WHAT THE EXERCISE ASKS
The entire listing below is to be reproduced exactly.
::: THE DATA :::
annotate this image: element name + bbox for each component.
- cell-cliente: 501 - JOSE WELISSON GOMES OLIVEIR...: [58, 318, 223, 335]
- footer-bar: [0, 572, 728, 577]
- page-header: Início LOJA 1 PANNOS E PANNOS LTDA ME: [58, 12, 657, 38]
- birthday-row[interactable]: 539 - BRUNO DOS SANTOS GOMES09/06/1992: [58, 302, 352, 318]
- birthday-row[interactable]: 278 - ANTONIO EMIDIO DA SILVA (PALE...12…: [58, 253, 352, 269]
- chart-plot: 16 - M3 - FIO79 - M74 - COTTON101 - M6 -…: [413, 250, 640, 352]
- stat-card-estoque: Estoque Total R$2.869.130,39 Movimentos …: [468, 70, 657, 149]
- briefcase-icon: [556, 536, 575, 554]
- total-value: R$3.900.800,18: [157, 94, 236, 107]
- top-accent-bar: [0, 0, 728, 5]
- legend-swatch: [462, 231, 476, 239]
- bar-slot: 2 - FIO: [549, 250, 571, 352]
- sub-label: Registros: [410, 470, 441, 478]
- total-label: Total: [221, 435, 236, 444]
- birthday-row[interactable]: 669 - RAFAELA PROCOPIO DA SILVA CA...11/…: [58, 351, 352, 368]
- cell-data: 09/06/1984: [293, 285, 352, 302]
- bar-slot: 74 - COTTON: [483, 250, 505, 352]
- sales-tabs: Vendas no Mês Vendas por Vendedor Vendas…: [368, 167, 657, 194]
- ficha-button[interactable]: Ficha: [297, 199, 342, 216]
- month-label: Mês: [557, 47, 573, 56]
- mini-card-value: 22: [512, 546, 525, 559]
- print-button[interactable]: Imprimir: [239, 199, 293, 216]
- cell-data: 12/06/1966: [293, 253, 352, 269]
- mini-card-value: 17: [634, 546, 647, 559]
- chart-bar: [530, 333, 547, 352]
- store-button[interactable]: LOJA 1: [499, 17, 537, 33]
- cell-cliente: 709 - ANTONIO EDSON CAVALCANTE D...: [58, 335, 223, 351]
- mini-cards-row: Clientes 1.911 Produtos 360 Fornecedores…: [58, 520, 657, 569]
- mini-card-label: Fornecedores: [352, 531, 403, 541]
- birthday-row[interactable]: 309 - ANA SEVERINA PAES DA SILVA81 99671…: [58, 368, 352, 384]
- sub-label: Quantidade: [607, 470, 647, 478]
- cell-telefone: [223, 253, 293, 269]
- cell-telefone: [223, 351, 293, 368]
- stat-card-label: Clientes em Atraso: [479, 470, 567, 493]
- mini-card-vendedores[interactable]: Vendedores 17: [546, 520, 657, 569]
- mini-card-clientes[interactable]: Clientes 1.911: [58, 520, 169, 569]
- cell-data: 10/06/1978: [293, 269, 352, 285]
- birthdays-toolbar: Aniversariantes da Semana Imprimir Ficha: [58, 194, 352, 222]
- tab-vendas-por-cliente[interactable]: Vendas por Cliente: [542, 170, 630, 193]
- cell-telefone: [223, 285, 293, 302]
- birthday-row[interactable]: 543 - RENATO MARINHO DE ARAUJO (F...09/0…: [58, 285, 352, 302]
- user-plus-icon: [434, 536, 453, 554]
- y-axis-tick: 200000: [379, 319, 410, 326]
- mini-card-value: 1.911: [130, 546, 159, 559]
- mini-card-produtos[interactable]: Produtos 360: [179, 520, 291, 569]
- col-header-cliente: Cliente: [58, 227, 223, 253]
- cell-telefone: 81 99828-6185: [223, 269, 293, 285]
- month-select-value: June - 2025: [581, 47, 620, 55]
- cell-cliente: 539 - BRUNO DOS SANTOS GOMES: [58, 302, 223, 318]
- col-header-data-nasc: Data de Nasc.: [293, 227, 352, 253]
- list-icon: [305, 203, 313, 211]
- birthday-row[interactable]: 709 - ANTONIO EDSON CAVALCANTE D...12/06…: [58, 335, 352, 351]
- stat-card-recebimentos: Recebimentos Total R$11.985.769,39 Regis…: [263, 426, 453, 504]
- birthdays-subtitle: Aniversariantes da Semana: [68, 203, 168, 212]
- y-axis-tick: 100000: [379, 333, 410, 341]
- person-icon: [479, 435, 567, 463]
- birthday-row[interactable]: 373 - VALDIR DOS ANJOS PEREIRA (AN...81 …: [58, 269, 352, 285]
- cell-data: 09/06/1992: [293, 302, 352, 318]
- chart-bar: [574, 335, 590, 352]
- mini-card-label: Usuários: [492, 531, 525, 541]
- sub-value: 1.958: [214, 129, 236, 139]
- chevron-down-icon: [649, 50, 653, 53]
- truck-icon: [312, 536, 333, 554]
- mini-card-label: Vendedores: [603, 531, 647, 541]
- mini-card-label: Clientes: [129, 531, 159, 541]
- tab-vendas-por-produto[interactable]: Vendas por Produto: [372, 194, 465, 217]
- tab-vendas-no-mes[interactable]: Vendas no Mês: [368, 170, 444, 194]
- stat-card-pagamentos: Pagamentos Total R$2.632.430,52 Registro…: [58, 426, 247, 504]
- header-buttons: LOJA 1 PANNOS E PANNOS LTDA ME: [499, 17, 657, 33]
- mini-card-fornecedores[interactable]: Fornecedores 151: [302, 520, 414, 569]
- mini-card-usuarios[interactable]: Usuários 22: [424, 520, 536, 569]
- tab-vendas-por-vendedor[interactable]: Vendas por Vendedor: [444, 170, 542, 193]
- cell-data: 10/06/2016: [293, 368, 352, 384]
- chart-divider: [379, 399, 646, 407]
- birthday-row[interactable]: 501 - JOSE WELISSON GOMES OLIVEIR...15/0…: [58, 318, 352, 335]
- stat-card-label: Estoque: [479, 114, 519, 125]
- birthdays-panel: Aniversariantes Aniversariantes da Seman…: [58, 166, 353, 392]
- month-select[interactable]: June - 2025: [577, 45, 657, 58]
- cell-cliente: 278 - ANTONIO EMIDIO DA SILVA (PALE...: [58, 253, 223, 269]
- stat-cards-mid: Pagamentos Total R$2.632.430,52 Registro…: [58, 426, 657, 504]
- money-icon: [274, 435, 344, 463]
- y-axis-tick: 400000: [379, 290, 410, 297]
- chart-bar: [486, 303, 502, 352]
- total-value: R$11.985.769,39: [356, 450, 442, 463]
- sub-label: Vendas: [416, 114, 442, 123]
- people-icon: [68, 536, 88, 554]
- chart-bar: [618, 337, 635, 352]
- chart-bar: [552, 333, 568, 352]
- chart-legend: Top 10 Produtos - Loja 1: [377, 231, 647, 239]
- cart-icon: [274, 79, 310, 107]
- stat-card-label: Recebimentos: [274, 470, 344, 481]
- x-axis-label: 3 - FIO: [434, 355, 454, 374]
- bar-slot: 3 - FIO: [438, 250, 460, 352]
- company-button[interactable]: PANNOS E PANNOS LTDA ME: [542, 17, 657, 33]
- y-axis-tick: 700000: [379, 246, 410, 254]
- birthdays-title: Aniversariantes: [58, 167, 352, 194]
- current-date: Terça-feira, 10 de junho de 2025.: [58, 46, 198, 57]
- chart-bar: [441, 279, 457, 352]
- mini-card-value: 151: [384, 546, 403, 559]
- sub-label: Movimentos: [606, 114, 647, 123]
:::
SOLUTION TO THIS TASK
annotate this image: element name + bbox for each component.
- cell-cliente: 501 - JOSE WELISSON GOMES OLIVEIR...: [58, 318, 223, 335]
- footer-bar: [0, 572, 728, 577]
- page-header: Início LOJA 1 PANNOS E PANNOS LTDA ME: [58, 12, 657, 38]
- birthday-row[interactable]: 539 - BRUNO DOS SANTOS GOMES09/06/1992: [58, 302, 352, 318]
- birthday-row[interactable]: 278 - ANTONIO EMIDIO DA SILVA (PALE...12…: [58, 253, 352, 269]
- chart-plot: 16 - M3 - FIO79 - M74 - COTTON101 - M6 -…: [413, 250, 640, 352]
- stat-card-estoque: Estoque Total R$2.869.130,39 Movimentos …: [468, 70, 657, 149]
- briefcase-icon: [556, 536, 575, 554]
- total-value: R$3.900.800,18: [157, 94, 236, 107]
- top-accent-bar: [0, 0, 728, 5]
- legend-swatch: [462, 231, 476, 239]
- bar-slot: 2 - FIO: [549, 250, 571, 352]
- sub-label: Registros: [410, 470, 441, 478]
- total-label: Total: [221, 435, 236, 444]
- birthday-row[interactable]: 669 - RAFAELA PROCOPIO DA SILVA CA...11/…: [58, 351, 352, 368]
- cell-data: 09/06/1984: [293, 285, 352, 302]
- bar-slot: 74 - COTTON: [483, 250, 505, 352]
- sales-tabs: Vendas no Mês Vendas por Vendedor Vendas…: [368, 167, 657, 194]
- ficha-button[interactable]: Ficha: [297, 199, 342, 216]
- month-label: Mês: [557, 47, 573, 56]
- mini-card-value: 22: [512, 546, 525, 559]
- print-button[interactable]: Imprimir: [239, 199, 293, 216]
- cell-data: 12/06/1966: [293, 253, 352, 269]
- mini-card-value: 17: [634, 546, 647, 559]
- chart-bar: [530, 333, 547, 352]
- store-button[interactable]: LOJA 1: [499, 17, 537, 33]
- cell-cliente: 709 - ANTONIO EDSON CAVALCANTE D...: [58, 335, 223, 351]
- mini-cards-row: Clientes 1.911 Produtos 360 Fornecedores…: [58, 520, 657, 569]
- mini-card-label: Fornecedores: [352, 531, 403, 541]
- birthday-row[interactable]: 309 - ANA SEVERINA PAES DA SILVA81 99671…: [58, 368, 352, 384]
- sub-label: Quantidade: [607, 470, 647, 478]
- cell-telefone: [223, 253, 293, 269]
- cell-telefone: [223, 351, 293, 368]
- stat-card-label: Clientes em Atraso: [479, 470, 567, 493]
- mini-card-vendedores[interactable]: Vendedores 17: [546, 520, 657, 569]
- mini-card-clientes[interactable]: Clientes 1.911: [58, 520, 169, 569]
- cell-data: 10/06/1978: [293, 269, 352, 285]
- birthdays-toolbar: Aniversariantes da Semana Imprimir Ficha: [58, 194, 352, 222]
- tab-vendas-por-cliente[interactable]: Vendas por Cliente: [542, 170, 630, 193]
- cell-telefone: [223, 285, 293, 302]
- birthday-row[interactable]: 543 - RENATO MARINHO DE ARAUJO (F...09/0…: [58, 285, 352, 302]
- user-plus-icon: [434, 536, 453, 554]
- y-axis-tick: 200000: [379, 319, 410, 326]
- mini-card-value: 1.911: [130, 546, 159, 559]
- mini-card-produtos[interactable]: Produtos 360: [179, 520, 291, 569]
- col-header-cliente: Cliente: [58, 227, 223, 253]
- cell-telefone: 81 99828-6185: [223, 269, 293, 285]
- month-select-value: June - 2025: [581, 47, 620, 55]
- cell-cliente: 539 - BRUNO DOS SANTOS GOMES: [58, 302, 223, 318]
- col-header-data-nasc: Data de Nasc.: [293, 227, 352, 253]
- list-icon: [305, 203, 313, 211]
- birthday-row[interactable]: 709 - ANTONIO EDSON CAVALCANTE D...12/06…: [58, 335, 352, 351]
- stat-card-recebimentos: Recebimentos Total R$11.985.769,39 Regis…: [263, 426, 453, 504]
- birthdays-subtitle: Aniversariantes da Semana: [68, 203, 168, 212]
- y-axis-tick: 100000: [379, 333, 410, 341]
- person-icon: [479, 435, 567, 463]
- birthday-row[interactable]: 373 - VALDIR DOS ANJOS PEREIRA (AN...81 …: [58, 269, 352, 285]
- cell-data: 09/06/1992: [293, 302, 352, 318]
- chart-bar: [574, 335, 590, 352]
- mini-card-label: Usuários: [492, 531, 525, 541]
- sub-value: 1.958: [214, 129, 236, 139]
- chevron-down-icon: [649, 50, 653, 53]
- truck-icon: [312, 536, 333, 554]
- mini-card-label: Vendedores: [603, 531, 647, 541]
- mini-card-label: Clientes: [129, 531, 159, 541]
- tab-vendas-por-produto[interactable]: Vendas por Produto: [372, 194, 465, 217]
- tab-vendas-no-mes[interactable]: Vendas no Mês: [368, 170, 444, 194]
- stat-card-pagamentos: Pagamentos Total R$2.632.430,52 Registro…: [58, 426, 247, 504]
- header-buttons: LOJA 1 PANNOS E PANNOS LTDA ME: [499, 17, 657, 33]
- mini-card-fornecedores[interactable]: Fornecedores 151: [302, 520, 414, 569]
- mini-card-usuarios[interactable]: Usuários 22: [424, 520, 536, 569]
- tab-vendas-por-vendedor[interactable]: Vendas por Vendedor: [444, 170, 542, 193]
- cell-data: 10/06/2016: [293, 368, 352, 384]
- chart-divider: [379, 399, 646, 407]
- birthday-row[interactable]: 501 - JOSE WELISSON GOMES OLIVEIR...15/0…: [58, 318, 352, 335]
- stat-card-label: Estoque: [479, 114, 519, 125]
- birthdays-panel: Aniversariantes Aniversariantes da Seman…: [58, 166, 353, 392]
- month-select[interactable]: June - 2025: [577, 45, 657, 58]
- cell-cliente: 278 - ANTONIO EMIDIO DA SILVA (PALE...: [58, 253, 223, 269]
- stat-cards-mid: Pagamentos Total R$2.632.430,52 Registro…: [58, 426, 657, 504]
- money-icon: [274, 435, 344, 463]
- y-axis-tick: 400000: [379, 290, 410, 297]
- chart-bar: [486, 303, 502, 352]
- total-value: R$11.985.769,39: [356, 450, 442, 463]
- sub-label: Vendas: [416, 114, 442, 123]
- people-icon: [68, 536, 88, 554]
- chart-bar: [618, 337, 635, 352]
- chart-bar: [552, 333, 568, 352]
- chart-legend: Top 10 Produtos - Loja 1: [377, 231, 647, 239]
- cart-icon: [274, 79, 310, 107]
- stat-card-label: Recebimentos: [274, 470, 344, 481]
- x-axis-label: 3 - FIO: [434, 355, 454, 374]
- bar-slot: 3 - FIO: [438, 250, 460, 352]
- company-button[interactable]: PANNOS E PANNOS LTDA ME: [542, 17, 657, 33]
- y-axis-tick: 700000: [379, 246, 410, 254]
- birthdays-title: Aniversariantes: [58, 167, 352, 194]
- current-date: Terça-feira, 10 de junho de 2025.: [58, 46, 198, 57]
- chart-bar: [441, 279, 457, 352]
- mini-card-value: 151: [384, 546, 403, 559]
- sub-label: Movimentos: [606, 114, 647, 123]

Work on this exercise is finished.